The article was written originally by The Roar’s Jesse Dart –

Here is a team of players that could’ve had much more notable Test careers if it wasn’t for the incredible exploits of the stars.

1. Phil Jaques
Opening our batting is one of the finest domestic cricketers of the noughties, Jaques was brilliant for New South Wales at Sheffield Shield level, even winning the award for best domestic cricketer in Australia for his 2005/06 season.

He managed 11 Tests – no mean feat in an era of Hayden and Justin Langer opening the batting – notching up three centuries.

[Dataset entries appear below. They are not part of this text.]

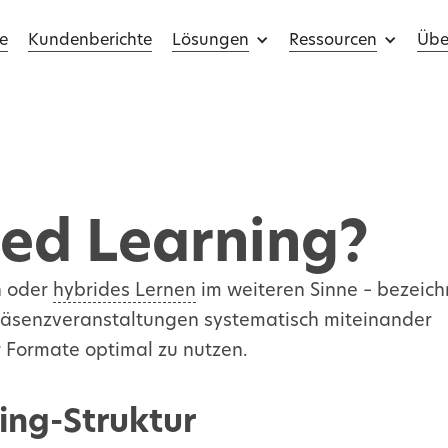
e
Kundenberichte
Lösungen
Ressourcen
Übe
ded Learning?
n oder
hybrides Lernen
im weiteren Sinne – bezeich
räsenzveranstaltungen systematisch miteinander
er Formate optimal zu nutzen.
ing-Struktur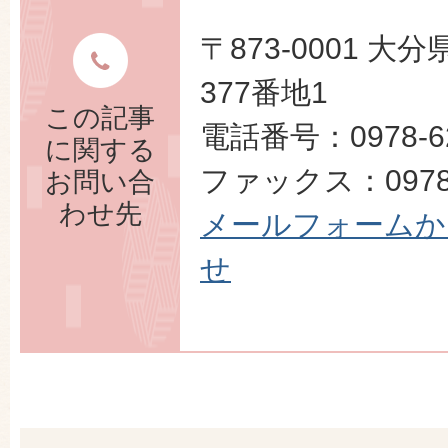
〒873-0001 
377番地1
この記事
電話番号：0978-62
に関する
ファックス：0978-
お問い合
わせ先
メールフォームか
せ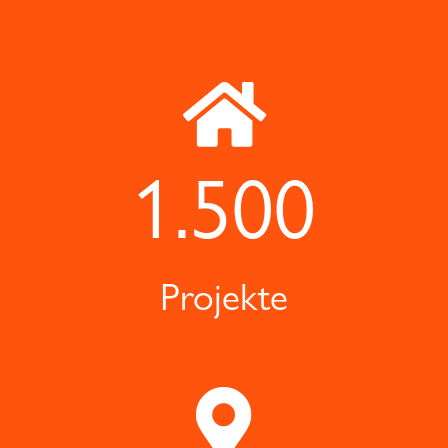
1.500
Projekte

With a Test average of 47.47, you have to wonder just how good he could have been had depth and injury not plagued him.

2. Simon Katich
One of the more experienced members of this squad, having played 56 Tests for Australia, Katich was the perennial next in line for much of his career. He was in and out of the side for much of the decade, being sent to the middle order as well as opening duties.

He would eventually become somewhat of a regular towards the end of the decade, but he was one of the big losers out of Australia’s deep talent pool.

3. Martin Love
With Ricky Ponting occupying the No.3 spot, it would’ve taken the second coming of Don Bradman to dislodge the Aussie captain. The Queensland star made five Test match appearances for his country, but despite his consistent performances at domestic level he could never nail down a permanent place.

4. Darren Lehmann
The former Australian coach could have certainly carved out a more distinguished Test career if it wasn’t for the small matter of Steve Waugh.

A Test average of nearly 45 and five Test centuries are accomplishments not to be sneezed at, however there was potential for much more.

5. Brad Hodge (C)
Possibly the poster child for Test misfortune, Hodge earned himself six Test matches for Australia but even after the exodus that followed the 2006/07 Ashes, he couldn’t force his way into the team.

He crafted two centuries, including a brilliant unbeaten 203 against South Africa. He’s got the captaincy of this team as well, as I can’t think of an unluckier player.

6. Andrew Symonds
Symonds may have been most effective in the shorter forms of the game but was still a handy Test cricketer and deserved more than his 26 appearances.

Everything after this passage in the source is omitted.